Le contó a Emily una historia muy graciosa y rió con ella hasta hacer estremecer la pequeña
habitación de vigas bajas. La tía Louisa sacudió la cabeza. Había algunas cosas que no sabía, pobre señora, pero sí sabía de su modesto oficio de enfermera no
profesional, y sabía que este súbito rejuvenecimiento no era buena señal.
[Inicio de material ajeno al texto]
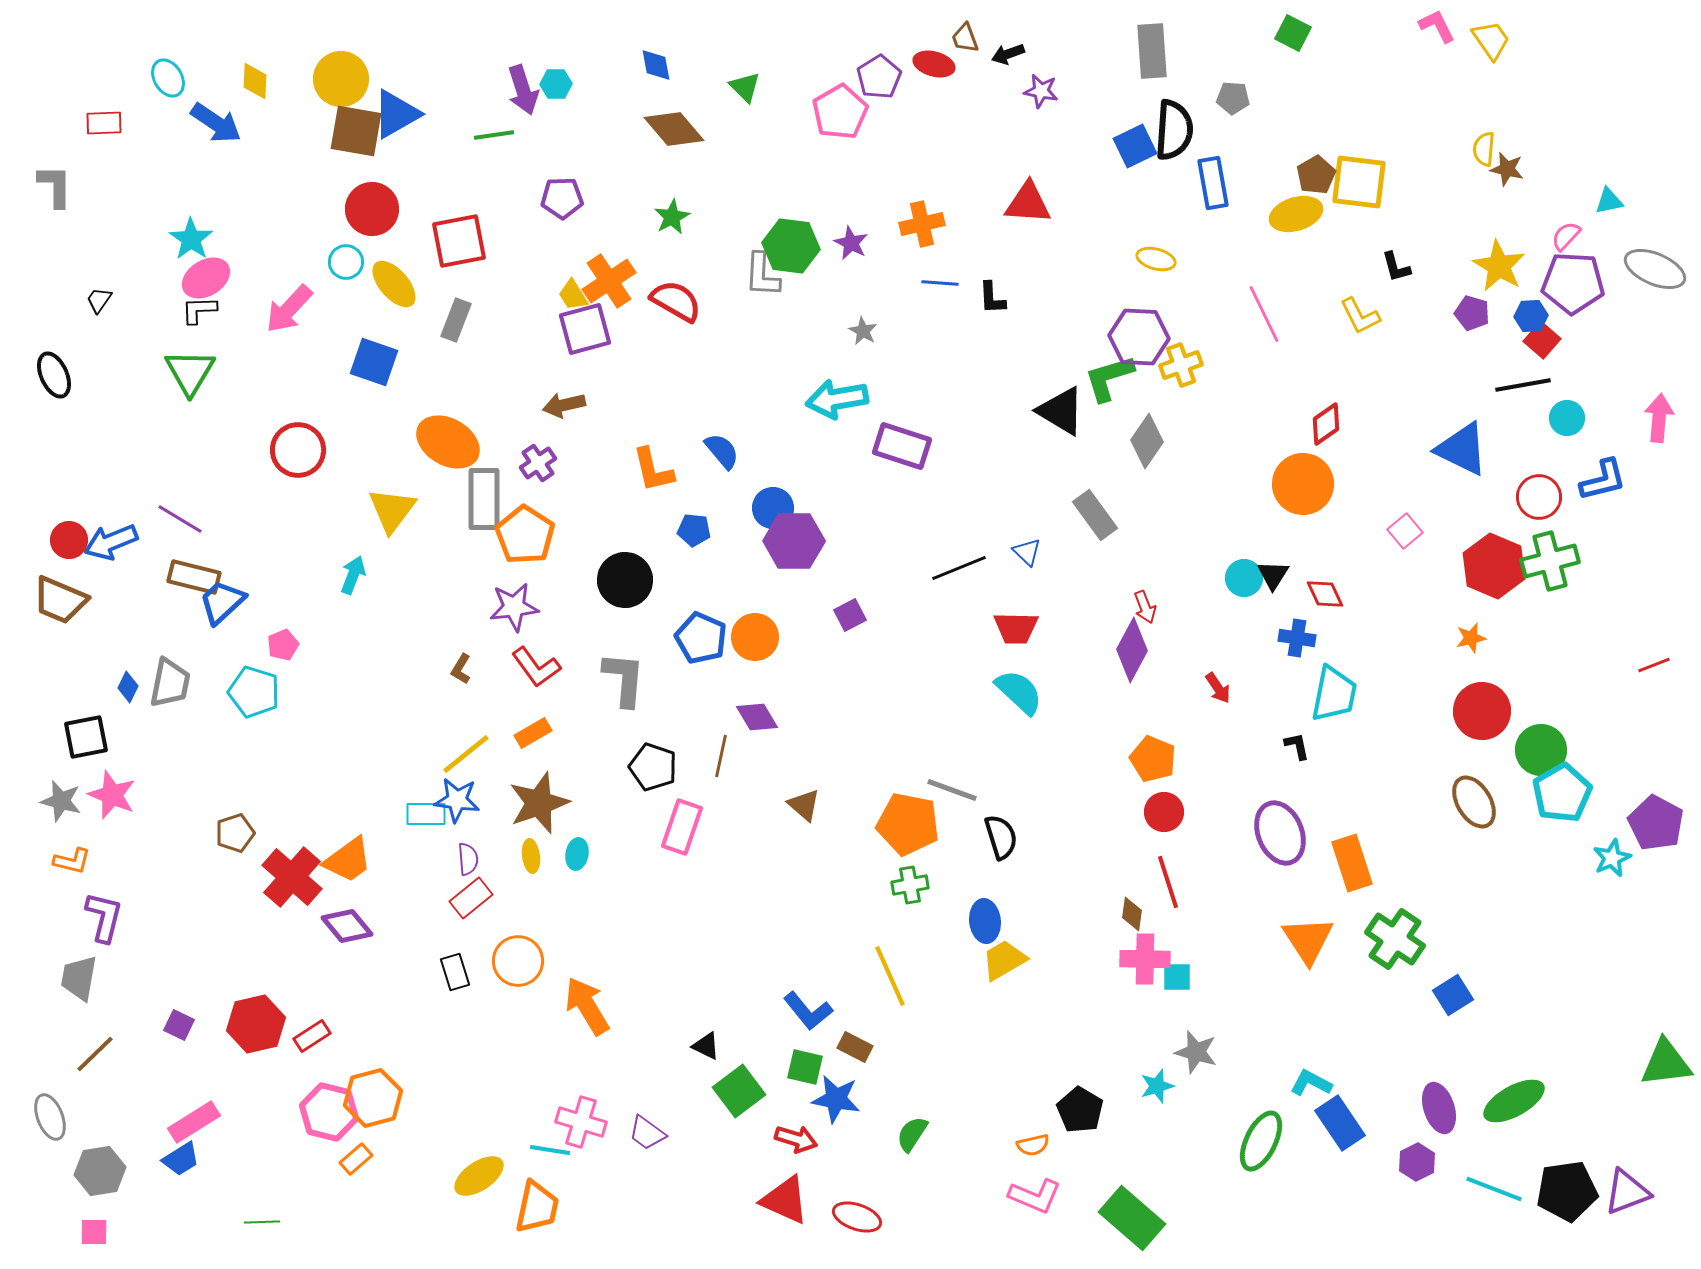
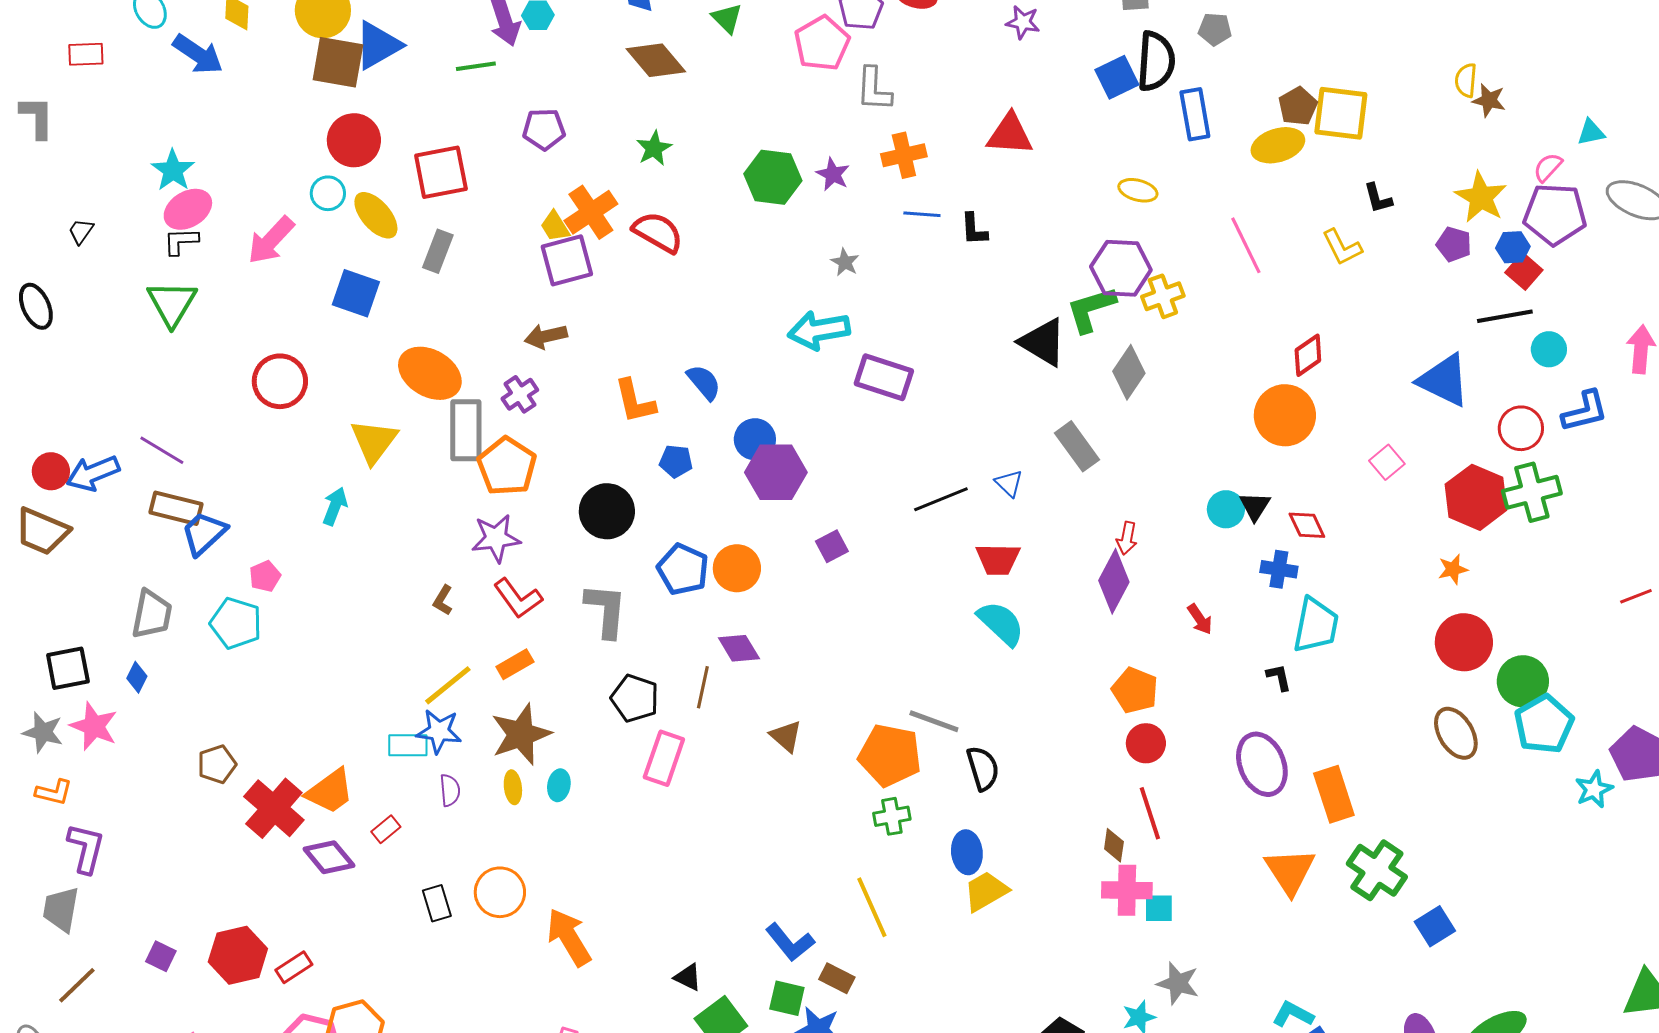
gray L-shape: (762, 275) -> (874, 89), moved
red arrow: (1145, 607) -> (1127, 538), turned 32
blue diamond: (128, 687) -> (137, 677), moved
red rectangle: (471, 898) -> (386, 829), moved, size x0.7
Como diría
un escocés, estaba moribundo.
En su inexperiencia, Emily no lo sabía. Se fue a su casa contenta por la mejoría del señor Carpenter. Pronto estaría curado, de regreso en
la escuela, riñendo a sus alumnos, caminando abstraído por la calle, leyendo algún clásico con las hojas marcadas y criticando sus manuscritos con todo su antiguo humor y su mordacidad. Emily estaba contenta. El señor Carpenter era un amigo que ella no podía permitirse el lujo de perder.